Taking some time to create this mind map can speed up eLearning development, as you won’t run into any hiccups while storyboarding. This way you also ensure you have all the relevant content in place, which is again an important factor for effective learning.

2. Mind Maps in eLearning Can Help You Brainstorm the Instructional Strategy

One major use of a mind map is in brainstorming. You could try using a mind map to brainstorm the instructional strategy you plan to use. At the center is your performance-based learning objective. You can have topics radiating as branches. List the sub-topics and enabling objectives under this. Now list strategies and the formats that can be used to teach each topic.

Doing this can speed up eLearning development as you can:

  • Finalize the structure of your eLearning course
  • Brainstorm and pick the most effective instructional strategy
  • Sequence topics for more effective learning
  • Determine the media elements that can aid effective content presentation

3. Mind Maps in eLearning can Present an Overview of the Course

Use a mind map to present the course overview to learners. Follow the same radial pattern where you have the name of the training program in the center surrounded by the topics covered in the course and the summative assessment. Each topic further branches into sub-topics and formative assessments.

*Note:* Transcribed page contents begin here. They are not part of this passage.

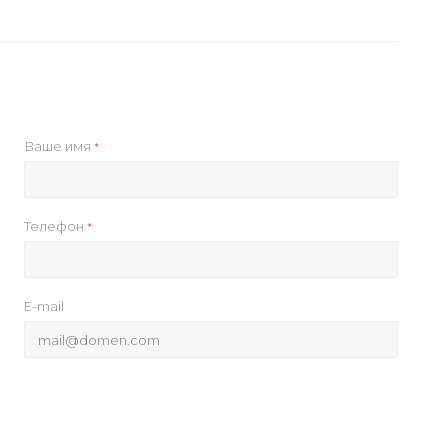
Ваше имя
*
Телефон
*
E-mail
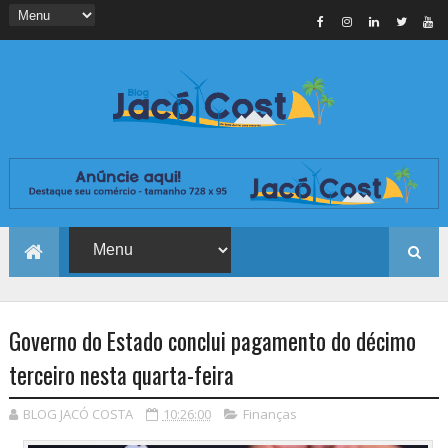
Governo do Estado conclui pagamento do décimo
terceiro nesta quarta-feira
BLOG JACÓ COSTA
10:26:00
Finanças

According to Tony Buzan and Barry Buzan in The Mind Map Book: How to Use Radiant Thinking to Maximize Your Brain’s Untapped Potential (New York: Plume, 1993), compared to the linear way of presenting information, mind maps harness the way the brain works. Also, the colors, images, and non-linear branches used in a mind map activate the brain resulting in an engaging, effective learning experience.

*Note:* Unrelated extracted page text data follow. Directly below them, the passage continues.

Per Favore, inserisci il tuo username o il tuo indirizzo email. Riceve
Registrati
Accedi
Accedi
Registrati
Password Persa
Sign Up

4. Mind Maps in eLearning to Plan for Assessments

Assessments in eLearning, both formative and summative have an important role to play. Creating a mind map for an eLearning assessment ensures you do not miss out on important details. For instance, when you are designing an assessment for an eLearning course, you have to decide:

  • The type of question (multiple choice, drag and drop etc., in formative assessment)
  • The question stem
  • The distractors
  • Feedback for the chosen answer (both correct and incorrect options)
  • Number of attempts to be allowed
  • Randomization of questions (applicable in summative assessment)

You can capture all this in a mind map and that makes it easy to develop the assessments for your eLearning course.

5. Mind Maps in eLearning Aid Information Recall and Retention

Mind maps in eLearning can be used to summarize learning at the end of each module or at the end of the course, depending on the complexity of content. The advantage of using a mind map to summarize your eLearning course is that information is broken down into small, chunks. The mind map makes it easier to recall the information covered in the course.

Take a look at this mind map that summarizes the steps to create a mind map.

Mind map to summarize content

Source credit:

A learner who has gone through the steps to create a mind map gets a quick summary that instantly facilitates recall of information and thereby retention.

There is no right or wrong way to design mind maps in eLearning. What matters is that you capture all the information required to complete a particular task in eLearning development. Not just eLearning, mind maps can be applied in other training methodologies too, be it classroom, flipped learning, or blended learning.

You can choose to create a mind map on paper or use an online tool to create one. Designing and applying mind maps in eLearning can seem tricky at first, but once you begin applying it, you might be able to come up with quick solutions to enhance eLearning development.